- Exercise goal
Show, from the records below, all lines that contain the word "Memory".

⟨

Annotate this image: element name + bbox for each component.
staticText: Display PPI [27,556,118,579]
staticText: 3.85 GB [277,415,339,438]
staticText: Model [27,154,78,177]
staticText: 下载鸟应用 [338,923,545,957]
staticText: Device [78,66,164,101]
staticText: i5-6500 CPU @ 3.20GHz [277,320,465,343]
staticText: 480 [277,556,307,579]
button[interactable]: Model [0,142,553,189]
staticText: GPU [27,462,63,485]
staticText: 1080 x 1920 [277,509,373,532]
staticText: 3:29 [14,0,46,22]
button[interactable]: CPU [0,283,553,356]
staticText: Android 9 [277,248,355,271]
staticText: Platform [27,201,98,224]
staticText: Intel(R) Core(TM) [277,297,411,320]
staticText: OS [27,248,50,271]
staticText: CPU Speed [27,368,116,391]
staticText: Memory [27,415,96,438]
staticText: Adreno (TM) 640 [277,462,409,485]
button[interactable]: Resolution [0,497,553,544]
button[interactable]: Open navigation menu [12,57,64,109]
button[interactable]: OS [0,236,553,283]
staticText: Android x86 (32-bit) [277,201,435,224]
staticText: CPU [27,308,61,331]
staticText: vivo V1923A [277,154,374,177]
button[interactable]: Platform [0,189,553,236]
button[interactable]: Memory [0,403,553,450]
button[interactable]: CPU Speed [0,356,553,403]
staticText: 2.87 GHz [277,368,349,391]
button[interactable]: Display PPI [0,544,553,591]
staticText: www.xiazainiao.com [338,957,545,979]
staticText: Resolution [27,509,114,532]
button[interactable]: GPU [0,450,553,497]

⟩
⟨

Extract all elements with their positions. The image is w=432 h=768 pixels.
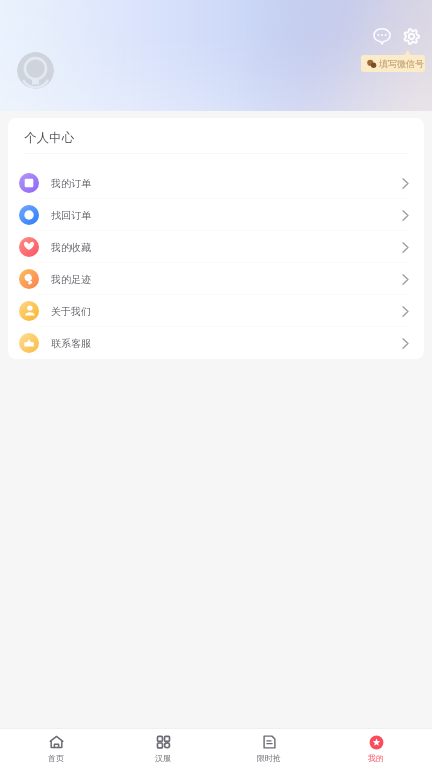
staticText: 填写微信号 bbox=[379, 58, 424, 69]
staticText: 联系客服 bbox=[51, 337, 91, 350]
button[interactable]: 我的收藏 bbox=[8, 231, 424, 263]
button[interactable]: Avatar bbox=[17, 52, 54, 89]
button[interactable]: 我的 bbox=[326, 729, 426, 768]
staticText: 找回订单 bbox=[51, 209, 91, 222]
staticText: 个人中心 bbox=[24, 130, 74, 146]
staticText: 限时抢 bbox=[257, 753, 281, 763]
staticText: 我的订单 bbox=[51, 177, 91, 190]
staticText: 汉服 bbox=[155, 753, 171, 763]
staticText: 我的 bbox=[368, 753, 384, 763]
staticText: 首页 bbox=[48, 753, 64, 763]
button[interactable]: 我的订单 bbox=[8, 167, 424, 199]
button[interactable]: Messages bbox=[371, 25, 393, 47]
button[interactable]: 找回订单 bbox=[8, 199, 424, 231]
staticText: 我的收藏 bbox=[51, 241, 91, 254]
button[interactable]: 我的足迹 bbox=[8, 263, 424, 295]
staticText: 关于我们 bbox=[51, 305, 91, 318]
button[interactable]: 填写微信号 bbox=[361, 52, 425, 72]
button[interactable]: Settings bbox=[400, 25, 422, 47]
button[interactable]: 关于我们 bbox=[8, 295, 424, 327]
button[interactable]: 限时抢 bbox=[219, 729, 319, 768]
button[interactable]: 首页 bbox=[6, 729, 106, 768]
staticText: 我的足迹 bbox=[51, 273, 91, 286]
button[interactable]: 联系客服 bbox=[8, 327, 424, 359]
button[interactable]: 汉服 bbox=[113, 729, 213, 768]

⟩

- Expected output
staticText: Memory [27,415,96,438]
button[interactable]: Memory [0,403,553,450]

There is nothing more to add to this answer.